* _What is being asked_
Transcribe, word for word, every line from the one containing "Watch Trailer (40, 331)" through the final line of the records, and omit the pictures.

Screenshot grounding data:

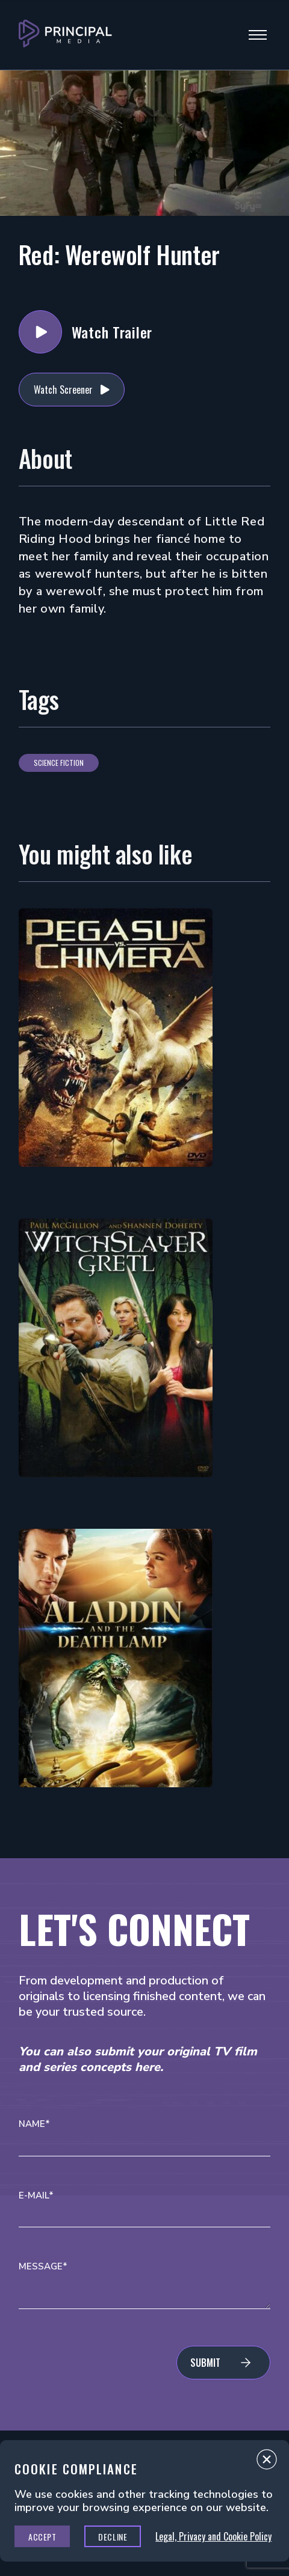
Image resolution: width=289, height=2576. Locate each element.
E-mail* (36, 2195)
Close (267, 2462)
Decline (112, 2536)
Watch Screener (63, 389)
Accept (42, 2536)
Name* (34, 2124)
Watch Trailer (40, 331)
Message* (43, 2266)
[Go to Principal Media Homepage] (65, 34)
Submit (205, 2362)
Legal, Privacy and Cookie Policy (213, 2536)
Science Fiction (59, 762)
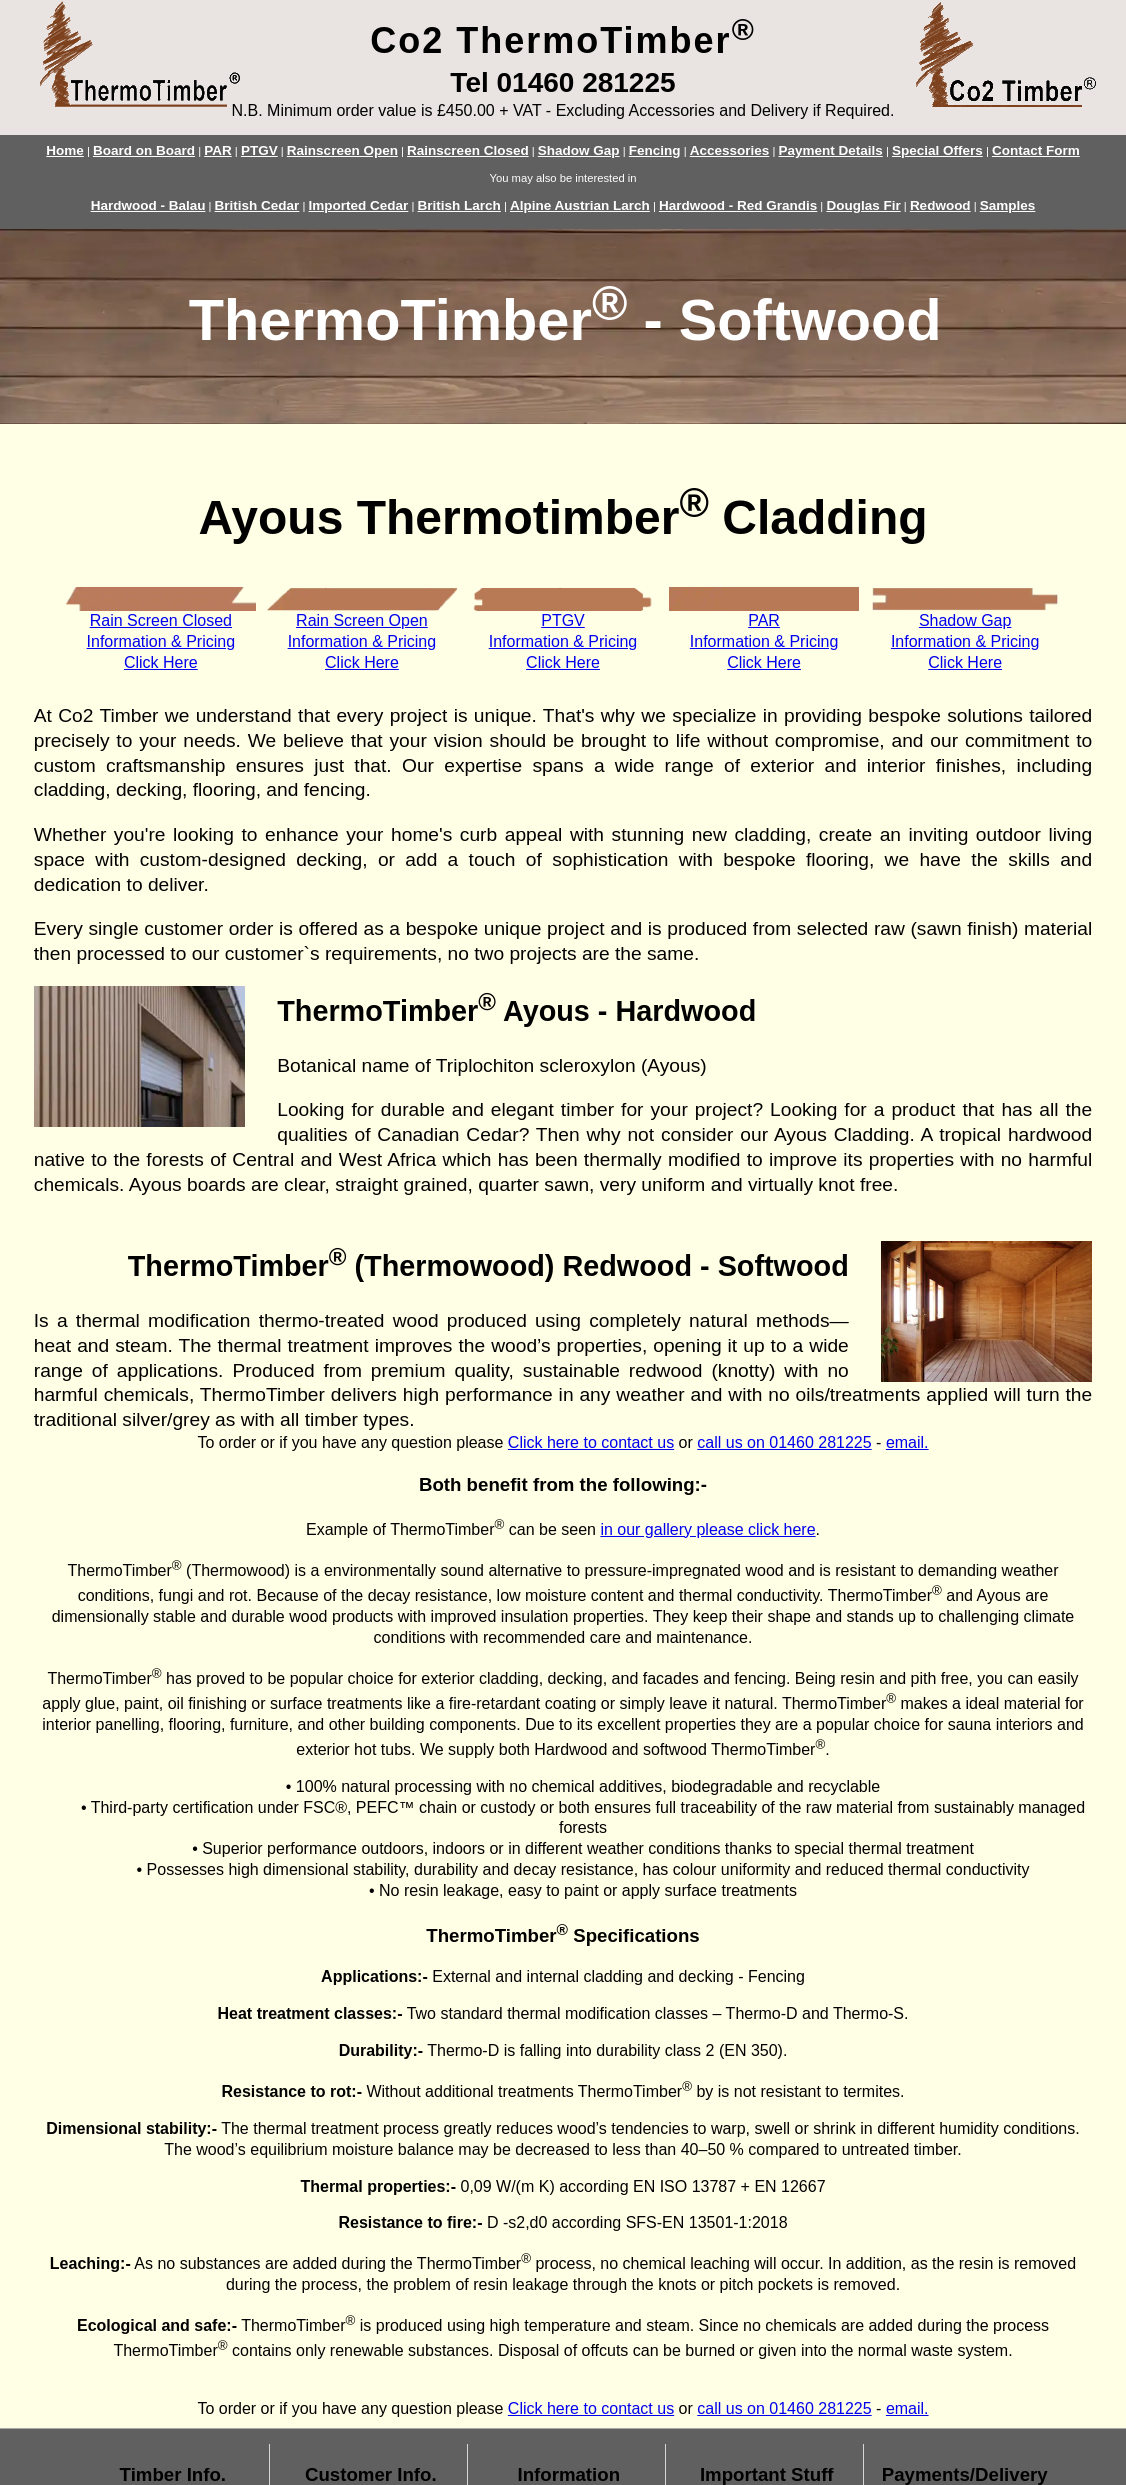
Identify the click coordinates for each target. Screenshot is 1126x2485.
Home (65, 150)
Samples (1008, 205)
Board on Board (144, 150)
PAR (218, 150)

* _Output_
Watch Trailer (40, 331)
Message* (43, 2266)
[Go to Principal Media Homepage] (65, 34)
Submit (205, 2362)
Legal, Privacy and Cookie Policy (213, 2536)
Science Fiction (59, 762)
Identify the click coordinates for each target. Screenshot is 1126x2485.
Home (65, 150)
Samples (1008, 205)
Board on Board (144, 150)
PAR (218, 150)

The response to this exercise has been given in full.